Each week, our editors gather their favorite finds from around the internet and recommend them to you right here. These are not articles about watches, but rather outstanding examples of journalism and storytelling covering topics from fashion and art to technology and travel. So go ahead, pour yourself a cup of coffee, put your feet up, and settle in.
Unlike your refrigerator, the world has more than one freezer, and up north, you have something called permafrost, which is, as they say, just what it says on the tin. Permafrost is a layer of soil which remains frozen from one season to the next, and for even longer – the oldest permafrost can be tens of thousands of years old. Like your freezer, permafrost can hold things in a kind of suspended animation. Not everything in the permafrost layer is good for thousands of years – freezer burn is a thing, after all – but things like bacterial spores and viruses can sometimes awaken, zombie-like, after millennia, and trouble the living (the thawing of permafrost led to an anthrax outbreak in Siberia in 2018). Scientific American talks about the long, cold quiet of permafrost which holds so many entities which appear to consigned to oblivion – and which makes us aware of the surprising dangers which may arise when warming permafrost releases what lies beneath.

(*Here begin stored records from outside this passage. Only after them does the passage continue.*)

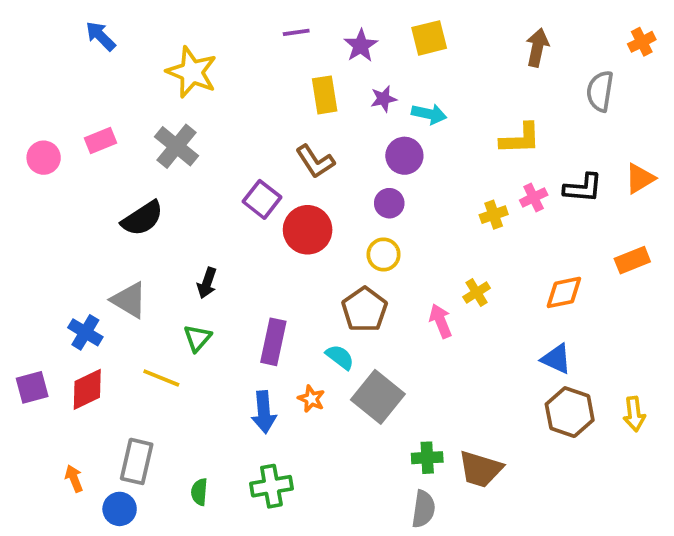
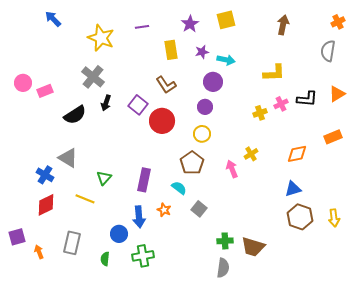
purple line: (296, 32) -> (142, 27), moved
gray semicircle: (600, 91) -> (328, 51), moved
pink rectangle: (101, 141) -> (45, 91), moved
black arrow: (207, 283) -> (106, 103), moved
blue triangle: (556, 359) -> (293, 189), turned -42
purple square: (32, 387) -> (17, 237), moved
gray square: (378, 397) -> (199, 209), size x0.6
blue circle: (120, 509) -> (119, 234), moved

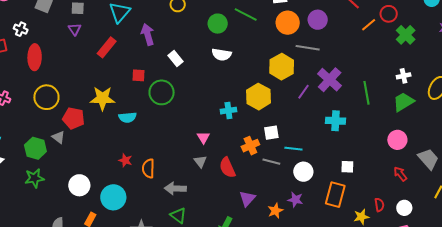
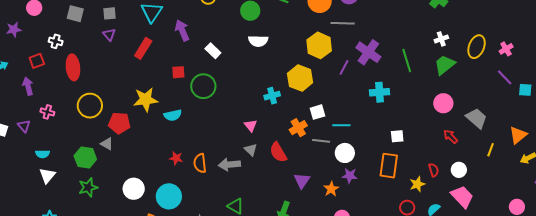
white circle: (303, 172) -> (345, 153), moved
gray arrow: (175, 188) -> (229, 165), moved

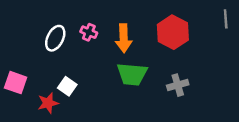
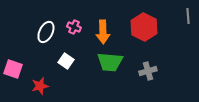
white square: (67, 86) -> (66, 61), moved

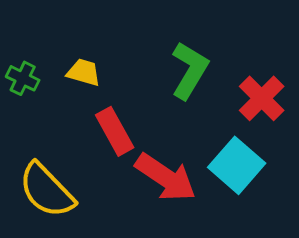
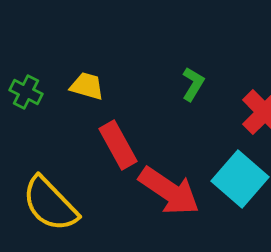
green L-shape: (190, 70) -> (193, 84), size x0.6

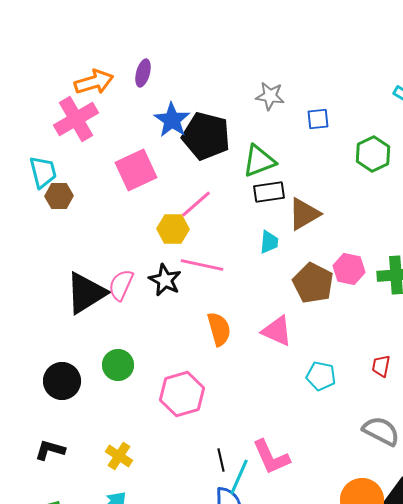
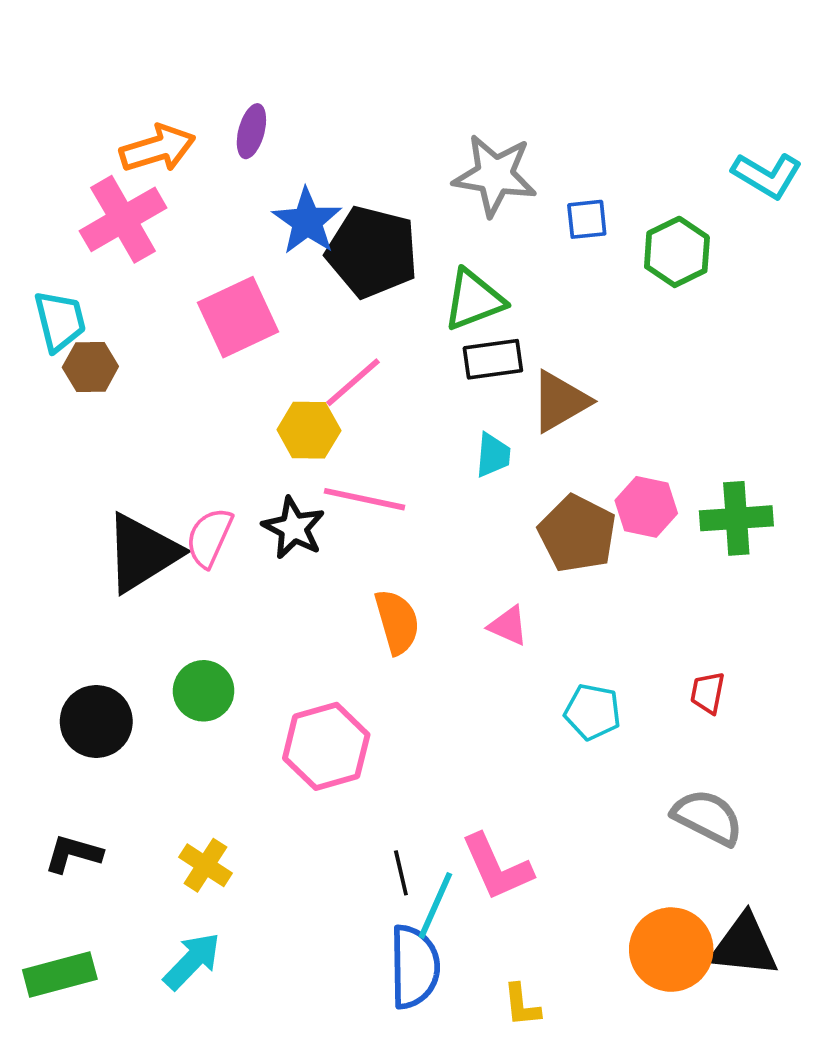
gray star: (270, 96) -> (495, 175), size x1.5
green hexagon: (373, 154) -> (677, 252), moved
pink triangle: (277, 331) -> (508, 626), size x0.7

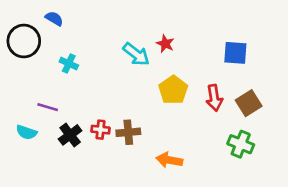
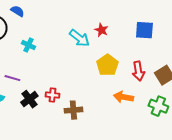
blue square: (235, 53) -> (144, 30), moved
brown cross: (128, 132) -> (73, 110), moved
orange arrow: (169, 160) -> (123, 97), moved

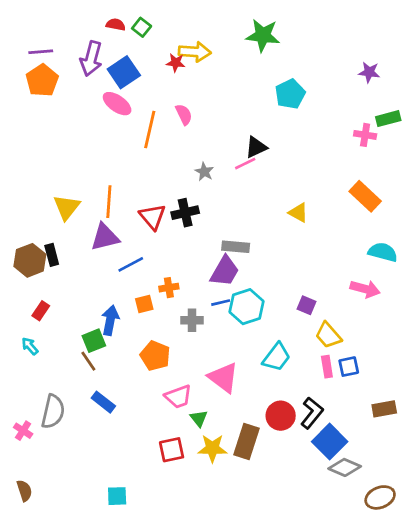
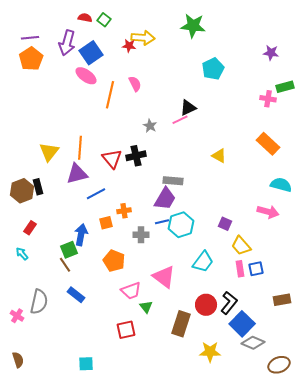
yellow star: (212, 448) -> (210, 352), moved

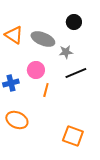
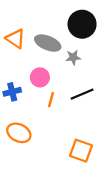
black circle: (74, 22) -> (82, 24), size x1.6
black line: (76, 73) -> (82, 94), moved

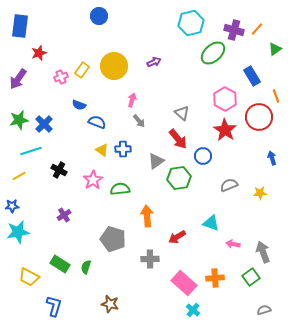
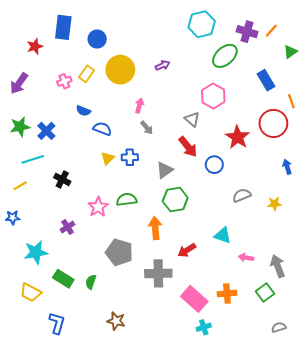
blue circle: (99, 16) -> (97, 39), moved
blue rectangle: (20, 26) -> (63, 27), moved
red star: (39, 53) -> (35, 46), moved
pink hexagon: (225, 99) -> (213, 96), moved
yellow triangle: (102, 150) -> (108, 158), turned 40
green hexagon: (179, 178) -> (175, 200), moved
pink star: (93, 180) -> (98, 207), moved
cyan star: (18, 232) -> (36, 252), moved
gray cross: (150, 259) -> (158, 273), size x1.4
cyan cross: (193, 310) -> (204, 327), turned 32

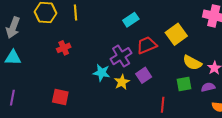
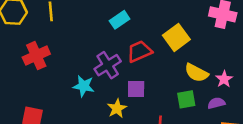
red cross: (64, 48) -> (36, 56), size x1.5
purple square: (144, 75) -> (136, 89), turned 35
yellow star: (122, 82) -> (117, 108), moved

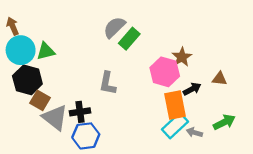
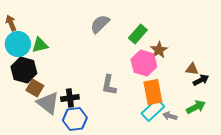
green rectangle: (129, 39) -> (138, 34), moved
gray L-shape: (108, 83) -> (109, 85), moved
black arrow: (192, 89) -> (201, 80), moved

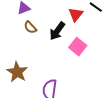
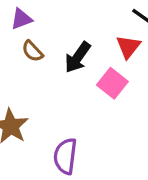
red triangle: (76, 15) -> (128, 47), moved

I’m not going to lie – I welled up with a sense of pride when I saw this headline sitting on the front page of The New York Times‘ website earlier this week. I got my start in journalism writing about Savile Row as a 20-year-old study abroad student in London, and the Row is about as special a place as any on planet Earth for me. To see these incredible craftspeople and their struggles, ingenuity, and dedication celebrated like this makes me very proud to call many of them friends, and it has me jonesing for a trip to London worse than I can say.